**Work instructions**
Pictures should be excluded; otherwise, copy every entry exactly.

---------- Input data

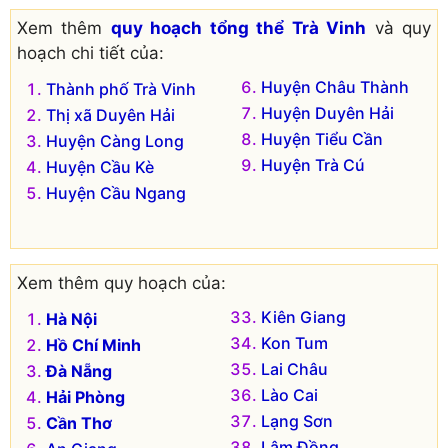
Xem thêm
quy hoạch tổng thể Trà Vinh
và quy
hoạch chi tiết của:
Huyện Châu Thành
Thành phố Trà Vinh
Huyện Duyên Hải
Thị xã Duyên Hải
Huyện Tiểu Cần
Huyện Càng Long
Huyện Trà Cú
Huyện Cầu Kè
Huyện Cầu Ngang
Xem thêm quy hoạch của:
Kiên Giang
Hà Nội
Kon Tum
Hồ Chí Minh
Lai Châu
Đà Nẵng
Lào Cai
Hải Phòng
Lạng Sơn
Cần Thơ
Lâm Đồng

--------------------

**Finished exercise**
Xem thêm
quy hoạch tổng thể Trà Vinh
và quy
hoạch chi tiết của:
Huyện Châu Thành
Thành phố Trà Vinh
Huyện Duyên Hải
Thị xã Duyên Hải
Huyện Tiểu Cần
Huyện Càng Long
Huyện Trà Cú
Huyện Cầu Kè
Huyện Cầu Ngang
Xem thêm quy hoạch của:
Kiên Giang
Hà Nội
Kon Tum
Hồ Chí Minh
Lai Châu
Đà Nẵng
Lào Cai
Hải Phòng
Lạng Sơn
Cần Thơ
Lâm Đồng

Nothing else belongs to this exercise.